When the broadcast resumed, his co-anchor was sitting there, a cheerful smile on her face. “We have an update from the Centers for Disease Control, who want us to reassure you that a vaccine will be available soon—”

 

* * *

 

News anchor Dave Ramsey passed away last night of complications from a sudden illness. He was forty-eight years old. A fifteen-year veteran of Channel 51, Dave Ramsey is survived by his wife and three children…

July 26, 2014: Denver, Colorado
 
 

Suzanne Amberlee’s nose had been bleeding for most of the morning. It had ceased to bother her after the first hour; in a way, it had even proven itself a blessing. The blood loss seemed to blunt the hard edges of the world around her, blurring things into a comfortable gray that allowed her to finally face some of the hard tasks she’d been allowing herself to avoid. She paused in the process of boxing Amanda’s books, wiping the sweat from her forehead with one hand and the blood from her chin with the other. Bloody handprints marred every box and wall in the room, but she didn’t really see them anymore. She just saw the bitter absence of Amanda, who was never coming home to her again.
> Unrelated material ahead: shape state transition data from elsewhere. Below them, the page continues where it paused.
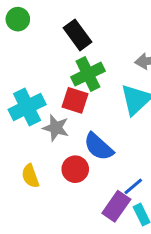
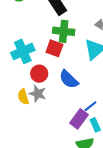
green cross: (88, 74) -> (64, 31), turned 30
gray star: (56, 128) -> (38, 94), moved
red circle: (75, 169) -> (39, 74), moved

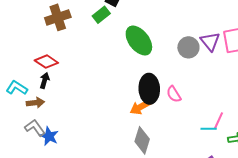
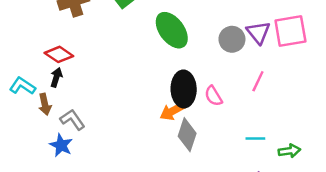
brown arrow: (35, 103) -> (45, 104), turned 84
pink line: (218, 121) -> (258, 81), moved
gray L-shape: (35, 128) -> (72, 120), moved
gray diamond: (142, 140) -> (187, 135), moved

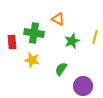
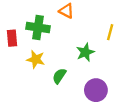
green star: (72, 41) -> (85, 52), moved
green semicircle: (61, 69) -> (59, 76), moved

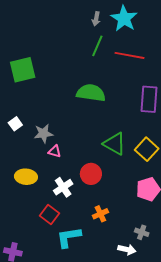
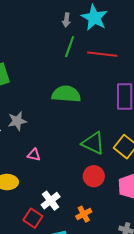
gray star: (43, 133) -> (17, 121), moved
red circle: (91, 174) -> (94, 176), moved
white cross: (63, 187) -> (51, 201), moved

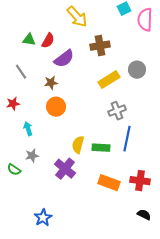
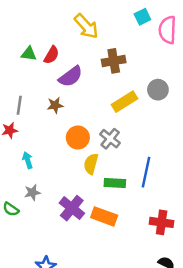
gray line: (21, 72) -> (19, 105), moved, turned 42
orange circle: (56, 107) -> (78, 138), moved
gray cross: (117, 111) -> (110, 139), moved, turned -30
yellow semicircle: (78, 145) -> (91, 164), moved
orange rectangle: (109, 183) -> (104, 216), moved

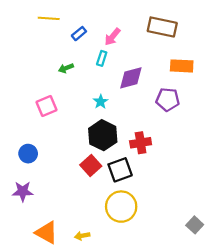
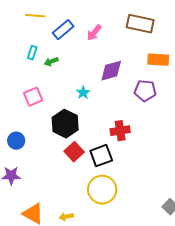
blue rectangle: (79, 34) -> (63, 30), size x1.5
cyan rectangle: (102, 58) -> (32, 53), moved
black hexagon: (103, 135) -> (65, 124), moved

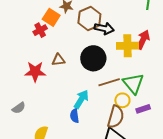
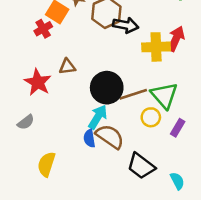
black circle: (93, 58) -> (107, 88), moved
red star: (35, 72) -> (38, 82), turned 30
gray semicircle: (19, 108) -> (26, 122), moved
purple rectangle: (143, 109) -> (178, 128), turned -40
brown semicircle: (116, 117) -> (110, 137), moved, turned -70

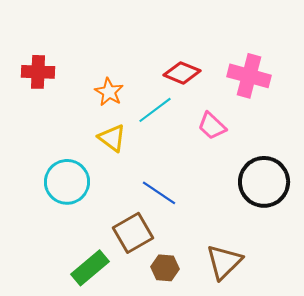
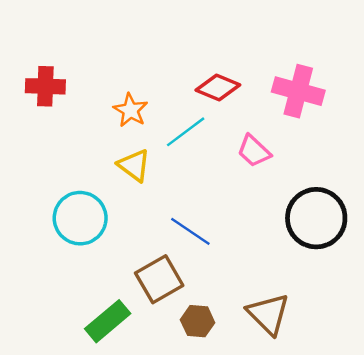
brown triangle: (224, 262) -> (268, 314), turned -30

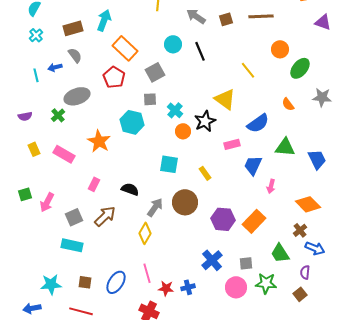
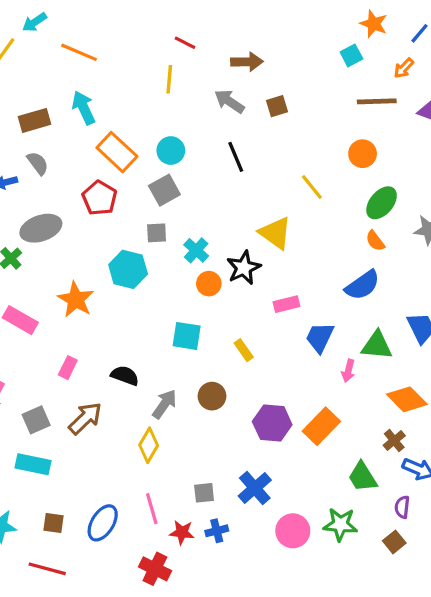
brown line: (261, 16) -> (377, 101), moved
cyan arrow: (104, 20) -> (84, 108), turned -45
cyan circle: (173, 44) -> (171, 151), moved
green ellipse: (300, 68) -> (382, 203), moved
blue semicircle: (258, 123) -> (363, 285), moved
green triangle: (285, 147) -> (377, 345), moved
brown circle: (185, 202) -> (212, 396), size x0.7
gray square: (246, 263) -> (204, 493), moved

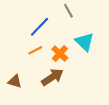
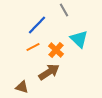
brown triangle: (15, 81) -> (22, 87), moved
In Suzanne Amberlee’s body, a battle was raging between the remaining traces of Marburg Amberlee and the newborn Kellis-Amberlee virus. There is no loyalty among viruses; as soon as they were fully conceived, the child virus turned against its parents, trying to drive them from the body as it would any other infection. This forced the Marburg into a heightened state of activity, which forced the body to respond to the perceived illness. Marburg Amberlee was not designed to fight the human body’s immune system, and responded by launching a full-on assault. The resulting chaos was tearing Suzanne apart from the inside out.

For her part, Suzanne Amberlee neither knew nor cared about what was happening inside her body. She was one of the first to be infected with Marburg Amberlee, which had been tailored to be nontransmissible between humans…but nothing’s perfect, and all those kisses she’d given her little girl had, in time, passed something more tangible than comfort between them. Marburg Amberlee had had plenty of time to establish itself inside her, and paradoxically, that made her more resistant to conversion than those with more recent infections. Her body knew how to handle the sleeping virus.

And yet bit by bit, inch by crucial inch, Kellis-Amberlee was winning. Suzanne was not aware, but she was already losing crucial brain functions. Her tear ducts had ceased to function, and much of her body’s moisture was being channeled toward the production of mucus and saliva—two reliable mechanisms for passing the infection along. She was being rewired, cell by cell, and even if someone had explained to her what was happening, she wouldn’t have cared. Suzanne Amberlee had lost everything she ever loved. Losing herself was simply giving in to the inevitable.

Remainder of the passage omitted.